YOUR OBJECTIVE
Lines that include "Message" make up the answer; copy all of them from the data below.

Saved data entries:
================================

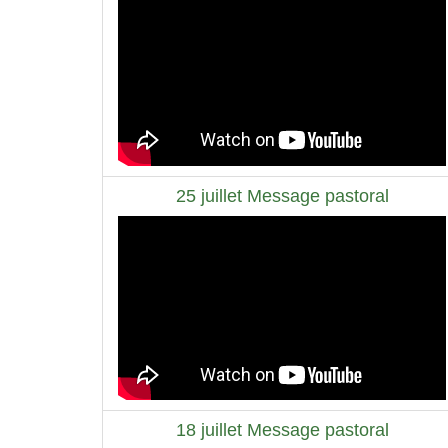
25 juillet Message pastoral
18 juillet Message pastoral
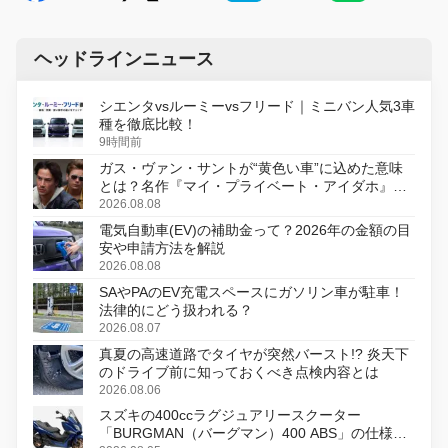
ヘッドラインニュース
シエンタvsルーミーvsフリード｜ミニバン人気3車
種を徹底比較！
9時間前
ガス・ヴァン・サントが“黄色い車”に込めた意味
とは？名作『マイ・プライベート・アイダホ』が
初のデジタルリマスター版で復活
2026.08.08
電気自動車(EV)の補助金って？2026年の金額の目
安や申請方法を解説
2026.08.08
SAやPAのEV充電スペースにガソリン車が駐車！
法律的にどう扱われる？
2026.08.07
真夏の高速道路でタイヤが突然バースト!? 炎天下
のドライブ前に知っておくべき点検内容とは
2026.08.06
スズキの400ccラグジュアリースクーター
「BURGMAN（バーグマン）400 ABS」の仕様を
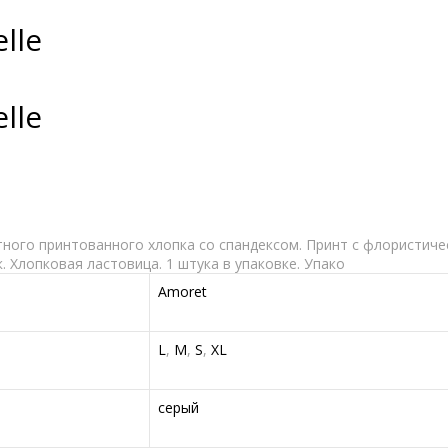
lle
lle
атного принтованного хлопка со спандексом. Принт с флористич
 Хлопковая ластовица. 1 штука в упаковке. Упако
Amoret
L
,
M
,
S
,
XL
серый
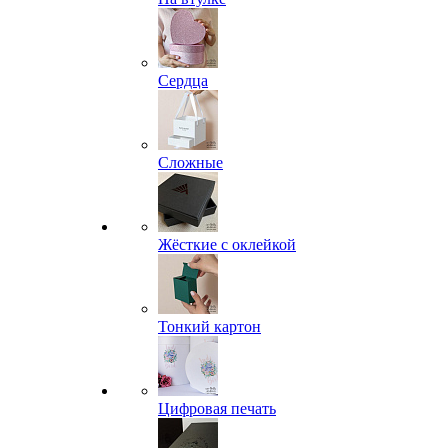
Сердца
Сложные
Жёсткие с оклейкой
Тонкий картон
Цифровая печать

================================

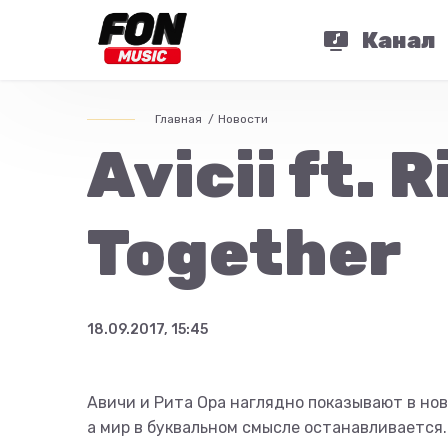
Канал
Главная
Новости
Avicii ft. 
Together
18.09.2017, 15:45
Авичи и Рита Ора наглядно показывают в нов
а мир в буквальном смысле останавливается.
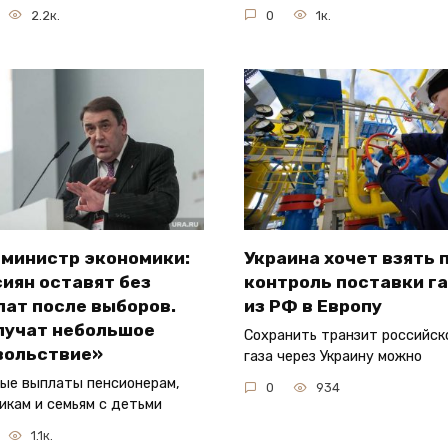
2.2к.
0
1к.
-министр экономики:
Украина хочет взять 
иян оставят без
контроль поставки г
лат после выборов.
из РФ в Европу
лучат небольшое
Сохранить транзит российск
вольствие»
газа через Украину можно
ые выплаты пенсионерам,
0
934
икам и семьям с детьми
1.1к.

================================

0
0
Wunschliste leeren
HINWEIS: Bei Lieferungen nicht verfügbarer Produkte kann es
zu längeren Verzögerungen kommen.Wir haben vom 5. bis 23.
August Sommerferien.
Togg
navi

================================

ANSWER FOR THE TASK
25 juillet Message pastoral
18 juillet Message pastoral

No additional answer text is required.